Don’t avoid service. Hiding as if you are Public Enemy #1 avoid the FBI is not going to help you. Eventually the sheriff or process server is going to find you. Like most problems in life, it’s better to just face them head on. Accept the papers and plan your defense.

Temporary Orders? Once you have received the papers immediately make a careful note of whether any temporary orders have been issued. If they have: Follow them to the letter! No matter how false or stupid you think the underlying accusations are, a judge has put them in place, and you must follow them. Remember, the judge who signed the temporary orders is most likely the judge who will hear the whole case. Don’t upset him/her by failing to do exactly as ordered until the matter can be heard in court.

Mark your calendar. Be sure you understand when the first court date is for your case and the instructions for how you are to appear. Some courts are still doing all Zoom hearings; others are insisting on live appearances in masks. Make sure you know exactly where you need to be and when.

Continuance. The person accused of domestic violence is allowed to ask for one automatic continuance of the court date under California law. You must show up at the court date to ask for that continuance, but if you need more time to get ready or to get a lawyer, this is a good available option.
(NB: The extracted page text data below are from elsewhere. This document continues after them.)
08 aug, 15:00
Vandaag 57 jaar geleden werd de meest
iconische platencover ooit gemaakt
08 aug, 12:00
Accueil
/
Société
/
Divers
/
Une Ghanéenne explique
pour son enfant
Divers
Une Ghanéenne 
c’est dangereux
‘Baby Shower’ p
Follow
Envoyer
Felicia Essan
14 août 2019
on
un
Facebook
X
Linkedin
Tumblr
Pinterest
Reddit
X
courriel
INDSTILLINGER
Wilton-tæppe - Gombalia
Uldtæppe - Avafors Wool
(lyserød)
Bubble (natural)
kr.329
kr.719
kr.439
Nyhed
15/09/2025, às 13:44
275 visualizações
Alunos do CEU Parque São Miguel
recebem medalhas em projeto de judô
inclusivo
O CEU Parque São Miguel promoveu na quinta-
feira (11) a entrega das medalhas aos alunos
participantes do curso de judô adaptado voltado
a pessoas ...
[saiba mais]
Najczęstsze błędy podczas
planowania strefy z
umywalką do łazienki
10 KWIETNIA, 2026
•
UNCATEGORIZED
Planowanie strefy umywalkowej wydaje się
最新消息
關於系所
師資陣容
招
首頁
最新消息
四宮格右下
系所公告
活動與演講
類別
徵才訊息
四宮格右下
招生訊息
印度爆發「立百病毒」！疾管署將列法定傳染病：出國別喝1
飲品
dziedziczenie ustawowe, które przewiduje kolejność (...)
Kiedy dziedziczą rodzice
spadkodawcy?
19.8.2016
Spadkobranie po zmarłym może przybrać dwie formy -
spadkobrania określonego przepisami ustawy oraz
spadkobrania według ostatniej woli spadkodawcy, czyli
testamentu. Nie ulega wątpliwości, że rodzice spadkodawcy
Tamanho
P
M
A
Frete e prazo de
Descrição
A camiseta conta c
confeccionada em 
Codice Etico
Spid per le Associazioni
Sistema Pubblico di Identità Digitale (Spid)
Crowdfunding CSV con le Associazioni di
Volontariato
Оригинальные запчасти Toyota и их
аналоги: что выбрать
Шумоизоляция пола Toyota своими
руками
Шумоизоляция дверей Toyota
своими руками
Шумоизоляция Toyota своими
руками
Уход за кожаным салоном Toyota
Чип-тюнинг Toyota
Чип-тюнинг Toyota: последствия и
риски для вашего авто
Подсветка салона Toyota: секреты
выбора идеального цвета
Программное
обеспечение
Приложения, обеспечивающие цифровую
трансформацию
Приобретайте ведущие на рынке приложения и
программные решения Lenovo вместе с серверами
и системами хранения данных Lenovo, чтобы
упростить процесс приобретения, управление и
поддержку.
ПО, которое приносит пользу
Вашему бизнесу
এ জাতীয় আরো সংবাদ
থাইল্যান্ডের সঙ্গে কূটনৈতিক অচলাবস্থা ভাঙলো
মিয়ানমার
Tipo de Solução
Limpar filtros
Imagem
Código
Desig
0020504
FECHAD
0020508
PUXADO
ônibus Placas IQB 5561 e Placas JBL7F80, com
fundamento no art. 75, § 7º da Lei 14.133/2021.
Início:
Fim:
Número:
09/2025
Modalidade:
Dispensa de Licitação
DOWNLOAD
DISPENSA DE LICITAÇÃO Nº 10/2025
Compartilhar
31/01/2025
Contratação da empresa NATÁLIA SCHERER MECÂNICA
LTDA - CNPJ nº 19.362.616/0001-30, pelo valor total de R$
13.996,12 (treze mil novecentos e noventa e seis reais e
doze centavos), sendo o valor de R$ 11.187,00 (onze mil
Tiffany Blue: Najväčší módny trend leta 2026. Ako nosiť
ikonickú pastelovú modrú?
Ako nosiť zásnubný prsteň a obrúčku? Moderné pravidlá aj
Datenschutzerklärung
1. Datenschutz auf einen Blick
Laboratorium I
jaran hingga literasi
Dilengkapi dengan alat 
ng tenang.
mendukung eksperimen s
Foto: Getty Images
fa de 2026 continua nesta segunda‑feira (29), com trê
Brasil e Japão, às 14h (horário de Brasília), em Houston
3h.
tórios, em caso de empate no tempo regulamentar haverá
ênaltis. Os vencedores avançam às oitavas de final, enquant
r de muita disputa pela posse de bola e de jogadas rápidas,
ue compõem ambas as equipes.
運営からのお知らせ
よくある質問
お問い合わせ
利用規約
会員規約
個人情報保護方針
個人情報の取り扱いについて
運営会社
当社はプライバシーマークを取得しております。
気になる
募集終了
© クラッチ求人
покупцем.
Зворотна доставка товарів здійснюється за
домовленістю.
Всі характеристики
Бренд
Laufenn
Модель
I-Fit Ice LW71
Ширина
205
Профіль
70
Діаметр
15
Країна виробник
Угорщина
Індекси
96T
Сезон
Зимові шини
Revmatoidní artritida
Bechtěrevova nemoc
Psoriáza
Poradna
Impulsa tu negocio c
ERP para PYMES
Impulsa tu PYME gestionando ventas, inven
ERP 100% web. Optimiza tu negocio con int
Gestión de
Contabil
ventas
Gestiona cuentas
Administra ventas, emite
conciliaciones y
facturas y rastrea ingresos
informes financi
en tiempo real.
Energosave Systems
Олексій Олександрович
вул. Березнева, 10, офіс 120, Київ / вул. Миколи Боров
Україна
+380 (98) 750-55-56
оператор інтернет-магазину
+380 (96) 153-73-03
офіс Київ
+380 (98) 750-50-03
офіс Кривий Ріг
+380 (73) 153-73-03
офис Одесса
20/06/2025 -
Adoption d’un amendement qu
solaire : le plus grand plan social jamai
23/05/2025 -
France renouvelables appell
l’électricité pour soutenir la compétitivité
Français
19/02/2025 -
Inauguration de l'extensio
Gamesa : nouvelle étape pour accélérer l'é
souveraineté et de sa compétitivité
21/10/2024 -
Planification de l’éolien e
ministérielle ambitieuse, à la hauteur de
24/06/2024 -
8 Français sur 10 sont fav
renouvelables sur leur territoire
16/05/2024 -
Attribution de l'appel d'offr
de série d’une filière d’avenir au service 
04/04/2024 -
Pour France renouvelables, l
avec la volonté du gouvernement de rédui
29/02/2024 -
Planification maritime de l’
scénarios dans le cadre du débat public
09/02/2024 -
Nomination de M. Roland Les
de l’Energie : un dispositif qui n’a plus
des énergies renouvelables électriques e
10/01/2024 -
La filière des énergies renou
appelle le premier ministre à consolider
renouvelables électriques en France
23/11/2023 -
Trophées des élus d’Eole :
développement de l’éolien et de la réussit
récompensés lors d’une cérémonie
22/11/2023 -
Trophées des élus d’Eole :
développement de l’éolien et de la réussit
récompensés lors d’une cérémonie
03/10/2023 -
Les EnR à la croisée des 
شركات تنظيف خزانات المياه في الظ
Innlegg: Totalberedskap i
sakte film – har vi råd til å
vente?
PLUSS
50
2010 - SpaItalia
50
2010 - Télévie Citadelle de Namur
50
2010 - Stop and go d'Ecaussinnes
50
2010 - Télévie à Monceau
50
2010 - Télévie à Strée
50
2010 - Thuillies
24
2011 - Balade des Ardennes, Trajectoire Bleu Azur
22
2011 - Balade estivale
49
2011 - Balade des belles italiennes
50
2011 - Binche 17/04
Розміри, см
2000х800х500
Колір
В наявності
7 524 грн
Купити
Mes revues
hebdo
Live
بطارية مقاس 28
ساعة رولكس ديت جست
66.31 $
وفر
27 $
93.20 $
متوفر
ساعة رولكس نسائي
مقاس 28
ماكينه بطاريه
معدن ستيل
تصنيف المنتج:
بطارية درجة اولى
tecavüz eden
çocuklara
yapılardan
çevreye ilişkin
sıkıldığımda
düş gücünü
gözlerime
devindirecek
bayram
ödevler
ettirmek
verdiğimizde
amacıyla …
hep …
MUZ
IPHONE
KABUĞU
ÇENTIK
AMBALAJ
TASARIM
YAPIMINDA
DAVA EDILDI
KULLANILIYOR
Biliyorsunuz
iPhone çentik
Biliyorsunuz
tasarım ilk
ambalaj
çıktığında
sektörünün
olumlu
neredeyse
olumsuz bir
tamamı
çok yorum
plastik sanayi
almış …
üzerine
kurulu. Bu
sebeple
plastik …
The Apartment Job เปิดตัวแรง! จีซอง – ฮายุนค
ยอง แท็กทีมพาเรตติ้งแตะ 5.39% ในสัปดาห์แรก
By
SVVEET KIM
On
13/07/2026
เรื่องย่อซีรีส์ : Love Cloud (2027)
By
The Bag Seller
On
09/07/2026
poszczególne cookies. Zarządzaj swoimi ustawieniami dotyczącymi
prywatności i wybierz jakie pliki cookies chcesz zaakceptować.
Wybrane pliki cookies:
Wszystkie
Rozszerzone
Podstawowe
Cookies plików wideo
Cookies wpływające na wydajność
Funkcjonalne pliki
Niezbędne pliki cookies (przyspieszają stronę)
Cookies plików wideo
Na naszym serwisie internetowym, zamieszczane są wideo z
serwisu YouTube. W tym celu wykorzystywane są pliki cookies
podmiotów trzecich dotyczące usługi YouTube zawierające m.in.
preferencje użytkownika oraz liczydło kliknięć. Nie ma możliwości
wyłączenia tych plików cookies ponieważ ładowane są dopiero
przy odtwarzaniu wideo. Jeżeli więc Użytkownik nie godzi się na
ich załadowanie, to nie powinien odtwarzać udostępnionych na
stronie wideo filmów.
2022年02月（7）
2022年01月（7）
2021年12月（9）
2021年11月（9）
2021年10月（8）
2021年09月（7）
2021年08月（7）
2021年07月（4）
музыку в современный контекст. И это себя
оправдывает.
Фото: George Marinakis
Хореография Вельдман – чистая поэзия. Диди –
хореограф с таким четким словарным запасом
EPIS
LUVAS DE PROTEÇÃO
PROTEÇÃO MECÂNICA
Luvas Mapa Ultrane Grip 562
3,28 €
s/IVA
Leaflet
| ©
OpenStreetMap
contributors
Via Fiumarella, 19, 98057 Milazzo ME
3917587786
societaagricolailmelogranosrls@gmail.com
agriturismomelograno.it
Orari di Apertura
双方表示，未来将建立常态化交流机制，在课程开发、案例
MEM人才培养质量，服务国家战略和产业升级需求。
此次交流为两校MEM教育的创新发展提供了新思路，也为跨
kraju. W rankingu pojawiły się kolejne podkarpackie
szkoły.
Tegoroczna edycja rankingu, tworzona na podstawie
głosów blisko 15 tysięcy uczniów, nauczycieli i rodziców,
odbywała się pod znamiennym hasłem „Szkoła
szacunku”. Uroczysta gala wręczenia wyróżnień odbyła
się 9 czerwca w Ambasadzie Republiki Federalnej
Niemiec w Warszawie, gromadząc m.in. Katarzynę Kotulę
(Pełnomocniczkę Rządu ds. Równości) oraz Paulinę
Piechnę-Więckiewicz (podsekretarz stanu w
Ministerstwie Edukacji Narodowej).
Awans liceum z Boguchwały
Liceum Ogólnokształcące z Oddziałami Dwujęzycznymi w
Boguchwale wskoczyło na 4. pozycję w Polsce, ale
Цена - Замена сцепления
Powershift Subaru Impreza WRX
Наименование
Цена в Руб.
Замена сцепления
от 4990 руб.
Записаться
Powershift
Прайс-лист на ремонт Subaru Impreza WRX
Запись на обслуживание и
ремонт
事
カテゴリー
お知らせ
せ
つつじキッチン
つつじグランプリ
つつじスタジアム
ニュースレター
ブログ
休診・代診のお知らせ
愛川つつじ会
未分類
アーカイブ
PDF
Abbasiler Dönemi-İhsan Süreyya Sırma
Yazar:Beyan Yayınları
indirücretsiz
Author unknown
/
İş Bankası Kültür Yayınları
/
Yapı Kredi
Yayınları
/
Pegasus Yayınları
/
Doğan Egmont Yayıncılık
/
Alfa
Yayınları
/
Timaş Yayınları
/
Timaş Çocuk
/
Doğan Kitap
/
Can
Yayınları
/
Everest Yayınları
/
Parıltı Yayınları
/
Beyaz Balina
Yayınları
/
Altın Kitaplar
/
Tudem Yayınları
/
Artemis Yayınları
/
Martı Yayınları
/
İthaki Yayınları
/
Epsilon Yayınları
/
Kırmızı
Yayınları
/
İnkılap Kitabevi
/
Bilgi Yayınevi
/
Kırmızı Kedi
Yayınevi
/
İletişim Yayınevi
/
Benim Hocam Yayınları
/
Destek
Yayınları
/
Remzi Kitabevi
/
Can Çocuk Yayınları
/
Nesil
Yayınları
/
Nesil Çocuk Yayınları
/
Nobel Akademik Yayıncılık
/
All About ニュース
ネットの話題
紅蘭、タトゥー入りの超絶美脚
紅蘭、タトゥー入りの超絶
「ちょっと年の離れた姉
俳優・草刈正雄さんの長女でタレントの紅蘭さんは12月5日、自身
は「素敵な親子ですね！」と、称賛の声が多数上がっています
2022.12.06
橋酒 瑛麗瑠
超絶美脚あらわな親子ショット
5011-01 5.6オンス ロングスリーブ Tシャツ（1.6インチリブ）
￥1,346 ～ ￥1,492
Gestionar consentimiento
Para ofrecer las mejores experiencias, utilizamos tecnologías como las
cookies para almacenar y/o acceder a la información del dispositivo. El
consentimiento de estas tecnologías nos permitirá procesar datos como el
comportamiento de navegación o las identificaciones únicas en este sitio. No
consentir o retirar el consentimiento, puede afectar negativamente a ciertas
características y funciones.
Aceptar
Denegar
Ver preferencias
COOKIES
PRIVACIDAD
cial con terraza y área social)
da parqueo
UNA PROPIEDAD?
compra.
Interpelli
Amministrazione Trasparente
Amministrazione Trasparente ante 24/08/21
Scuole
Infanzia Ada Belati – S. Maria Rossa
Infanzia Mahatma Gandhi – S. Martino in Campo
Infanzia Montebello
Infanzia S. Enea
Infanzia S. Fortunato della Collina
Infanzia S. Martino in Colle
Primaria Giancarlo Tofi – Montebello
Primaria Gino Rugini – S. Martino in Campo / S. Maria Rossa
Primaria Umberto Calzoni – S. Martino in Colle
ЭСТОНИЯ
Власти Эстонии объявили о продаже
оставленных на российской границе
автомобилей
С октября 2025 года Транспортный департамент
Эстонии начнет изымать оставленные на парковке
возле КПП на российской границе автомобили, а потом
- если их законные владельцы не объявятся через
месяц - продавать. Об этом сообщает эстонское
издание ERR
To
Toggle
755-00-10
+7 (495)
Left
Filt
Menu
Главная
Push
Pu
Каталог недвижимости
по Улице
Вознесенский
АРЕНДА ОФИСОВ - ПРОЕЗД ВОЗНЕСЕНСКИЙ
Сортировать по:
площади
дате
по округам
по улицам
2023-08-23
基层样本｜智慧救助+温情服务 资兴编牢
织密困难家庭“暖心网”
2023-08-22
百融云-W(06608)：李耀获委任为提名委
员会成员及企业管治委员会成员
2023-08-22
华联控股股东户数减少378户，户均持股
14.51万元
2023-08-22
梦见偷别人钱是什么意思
Hire a lawyer sooner than later. If you are planning to hire a lawyer to help defend you, do not wait. Even with the “automatic continuance” rule the sooner you have someone defending your interest the better things are likely to go for you. Even if you are guilty of the actions accused in the Request for Domestic Violence Restraining Order, a good lawyer experienced in DV defense can lessen the impact of any orders issued against you.

Meticulously review the review the Request for Domestic Violence Restraining Order. Whether you are planning to hire a lawyer or not, go through every allegation and factual statement in the Request for Domestic Violence Restraining Order (and any declarations attached to that request) and then write down what is wrong or inaccurate and detail why it is incorrect. Also note anyone who can serve as a witness and tell the Judge what really happened. Keep these notes and the list of potential witnesses with you if you go to speak to a lawyer.

Read the court papers. Read all the court papers, fill in the Response to Request for Domestic Violence Restraining Order, and prepare any factual declarations that you or your witnesses are going to sign. Have them ready to file by the date written on the court papers you were served with. If you are going to hire a lawyer, let the lawyer help you prepare and file those papers.

Court date and Hearing date could be different. In many courts the first court date will not be the actual hearing date, whether or not you ask for a continuance. You will need to have your witnesses available regardless, but do not be surprised if the judge is busy with other matters and assigns you a different date for the actual hearing.

Court Demeanor. When you go to court do not lie and always be respectful to the judge. Arrive on time, dress conservatively, and do not go near or say anything to the person who is accusing you or the people they might bring to court.

Child Custody and other issues. Domestic violence accusations and a domestic violence restraining order can hurt you in child custody matters, might mean you will have to pay the other party’s attorney’s fees, and may even hurt you when applying for a job. A good defense against domestic violence accusations is important and possible if you “take care of business” from the moment you are served the court papers.